How about you be the future for a little while?! I thought to myself. How about you lead the way and let me be a freaking kid instead of trying to pawn off all your frigging problems on me?! OK?! How about that?

And, you know what? You're not allowed to not like The Greatest Love of All. We've all been to that party at the end of the night when the DJ plays it and everyone starts singing it in the worst possible drunk-screech like it's the most profound freakin thing and every time I hear it, every single time I hear it, I'm that kid again, thinking about how shallow, how cowardly and impotent and flat-out unfair the sentiment of that song is.

And that's just the first line!

"I decided long ago, never to walk in anyone's shadow" What? When you were 12?

"They can't take away my dignity." No but you're doing a pretty good job of that yourself.
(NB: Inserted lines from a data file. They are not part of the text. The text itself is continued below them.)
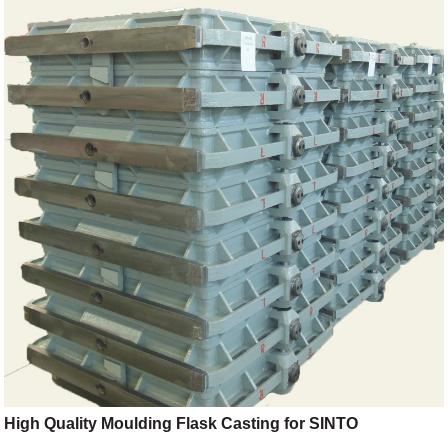
High Quality Moulding Flask Casting for SINTO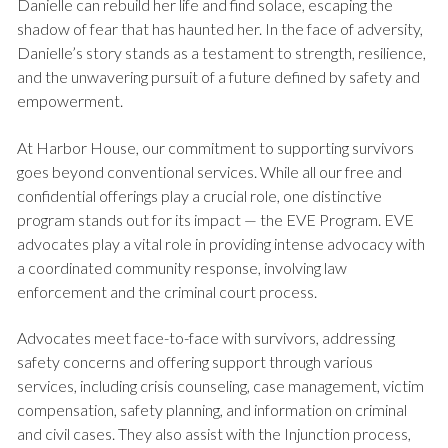
Danielle can rebuild her life and find solace, escaping the
shadow of fear that has haunted her. In the face of adversity,
Danielle’s story stands as a testament to strength, resilience,
and the unwavering pursuit of a future defined by safety and
empowerment.
At Harbor House, our commitment to supporting survivors
goes beyond conventional services. While all our free and
confidential offerings play a crucial role, one distinctive
program stands out for its impact — the EVE Program. EVE
advocates play a vital role in providing intense advocacy with
a coordinated community response, involving law
enforcement and the criminal court process.
Advocates meet face-to-face with survivors, addressing
safety concerns and offering support through various
services, including crisis counseling, case management, victim
compensation, safety planning, and information on criminal
and civil cases. They also assist with the Injunction process,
"Give them a sense of pride, to make it easier, Let the children's laughter remind us how we used to be." You're 22! How about reminding yourself how you are right now! and get the frack out my face trying to recapture the youth that hasn't even gone away yet, no matter how much coke you shove up yourself. It's creepy and annoying. I've got my pride ok, pride comes from within, which is what the frigging song you're singing is ostensibly supposed to be ABOUT! so not only is it condescending but it's also internally illogical!

Learning to love yourself is the greatest love of all. Now that might be the first honest thing you've said because if this frigging song demonstrates ANYTHING, it's that you completely and totally love yourself so much it isn't even funny.

Ok, so maybe I'm channeling a young and mixed up I'mNotBobby, but I mean, you know what I mean, right? It's wrong. It's just all wrong.

Friday, December 11, 2009

#14 Beer

You know when you're, I don't know, 13, 15, 9, and someone older gives you your first taste of beer? And they're invariably older than you and this pretty much always happens at that time of your life when "older" means "better" in pretty much every conceivable way that matters to you. And so it's 2 in the afternoon and you've spent the afternoon out in the heat and there you are, and your older brother's hanging out with his friends and Danny, the one you know they all think is funny and cool and he's athletic and kind of a dick and there's something in the pit of your stomach that tells you this guy's bad news but all the girls in your class totally love him and talk about him all the time, and he's like, hey I'mNotBobby, c'mere, you ever had a beer before? And he hands you a cold bottle of Flitzenflachen and you're not sure, but you've thought about it before, I mean by that age, you've seen enough beer commercials and ads to think of it as this beautiful, translucently gold, foamy, cold-sweating-glass wunderbeverage and but while you're kind of scared of taking that oddly sacred leap away from your childhood, you're also anticipating this almost nectar-of-the-Olympian-gods type experience?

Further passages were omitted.